I tell a story of driving cross-country to Key West, and stopping for water at a 7-11 in Georgia. Startled by the enormous amount of ammunition on the shelves, I asked the woman clerk what it was for.

“Why, for killin’ things!” she said, as if I were the oddest human she’d ever met. “Squirrels and deer and such.”

 

 

Phil tells how this most recent tour overlapped with the fortieth anniversary of Jim Morrison’s death in Paris, and how the throngs gathered at the rock singer’s Père-Lachaise grave wanted to touch him, like some holy relic, when they found out he had co-authored The Doors’ drummer, John Densmore’s, autobiography.

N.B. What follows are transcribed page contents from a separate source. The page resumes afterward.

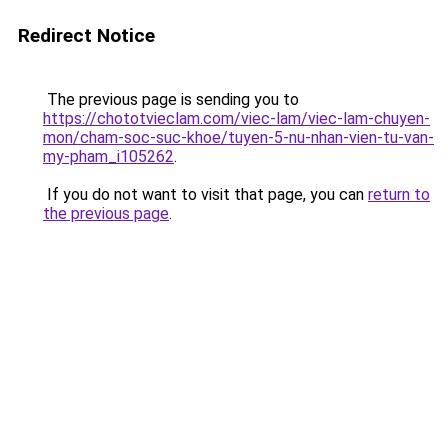
Redirect Notice
The previous page is sending you to
https://chototvieclam.com/viec-lam/viec-lam-chuyen-
mon/cham-soc-suc-khoe/tuyen-5-nu-nhan-vien-tu-van-
my-pham_i105262
.
If you do not want to visit that page, you can
return to
the previous page
.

The bateaux mouches pass by, ablaze with light. We turn to wave, and Richard points out, on the opposite bank, the narrowest building in Paris.

Wind comes up and lashing rain; we dash below deck to fetch our sweaters and jackets, and the wine and stories flow on. And, thank the gods, everyone loves the chocolate cake from the best pâtisserie in our neighborhood.

This continuing weaving of stories and lives has been alchemized by Jeannette. By inviting us all here, setting a beautiful table, “throwing together” a meal—by creating this ambience, she is Demeter, goddess of the harvest. And Penelope, who invites the weaving of stories, while her husband still travels to war zones to cover breaking news.